In the 1970s, Franco doesn’t speak as a commentator. He speaks as someone who was there, doing the operational grind: ground assistance and logistics for UK charters, and weekly tours and excursions for Swiss groups.
This detail matters because it explains what good incoming really is:
- obsessive attention to detail,
- reliable local networks,
- the ability to turn a place into an experience—long before “experience” became a buzzword.
And it also proves something that’s still true today:
tourism is not a natural destiny. It’s a competence.
6) The 1970s–80s and beyond: new hubs, missed chances, and the hard lessons
As the island diversifies, new hubs emerge and new investors arrive. Franco’s map expands: different coasts, different models, different bets—some successful, some unresolved.
And then comes the chapter that matters most, because it’s the one that hurts: missed opportunities.

The “Alghero case”: the pioneer that risks standing still
For Franco, Alghero is emblematic. It was the first gateway—but later it struggled with renewal and with projects that got stuck or derailed. He recalls ambitious plans that never became reality, and the weight of market dynamics and big operators.
And the lesson is straightforward, almost severe:
in tourism, being beautiful is not enough. A destination must remain contemporary.
Three choices for what comes next (without chasing mass tourism)
This is where Franco becomes crystal clear.
Sardinia, in his view, should not chase mass tourism at any cost. The direction is different: protect uniqueness, grow quality, professionalise, and create the conditions to work beyond the summer peak.
So what are the three choices that return, again and again, in his reasoning?
1) Tourism and transport need one single “control room”
If connectivity fails, the whole system fails—especially out of season. Promotion and transport can’t work as separate silos.
2) Seasonality is fought with “shoulder-season infrastructure”
Not slogans: real reasons to come in spring and autumn—golf, wellness, high-level services that make the destination competitive year-round.

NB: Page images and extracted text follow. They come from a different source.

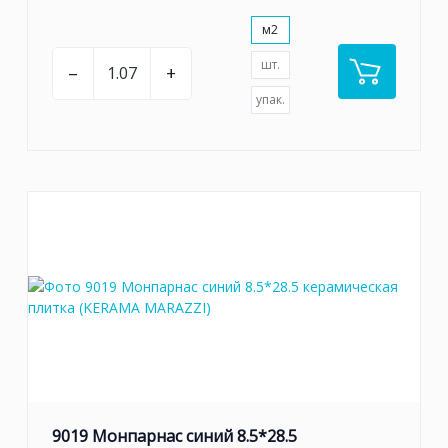
м2
шт.
–
+
упак.
9019 Монпарнас синий 8.5*28.5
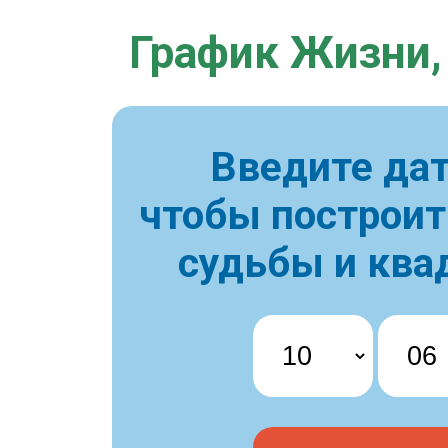
График Жизни,
Введите дат
чтобы построи
судьбы и ква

3) From servitude to service: professional prideHospitality is not “serving.” It’s service: competence, standards, training, career paths. Quality isn’t improvised.

Conclusion: Sardinia didn’t “become” a destination. It was built.
If I put together Franco’s stages – Alghero, Aga Khan, Ro-Ro, Forte Village, new hubs, missed chances – one truth remains:
Sardinian tourism is a construction.
Built through vision, infrastructure, connectivity, and people.
Nature is a gift.
Quality is a craft.And if we want to protect what makes Sardinia unique, we have to do what Franco’s timeline teaches us to do: connect it well, organise it better, and never stop upgrading the culture of service.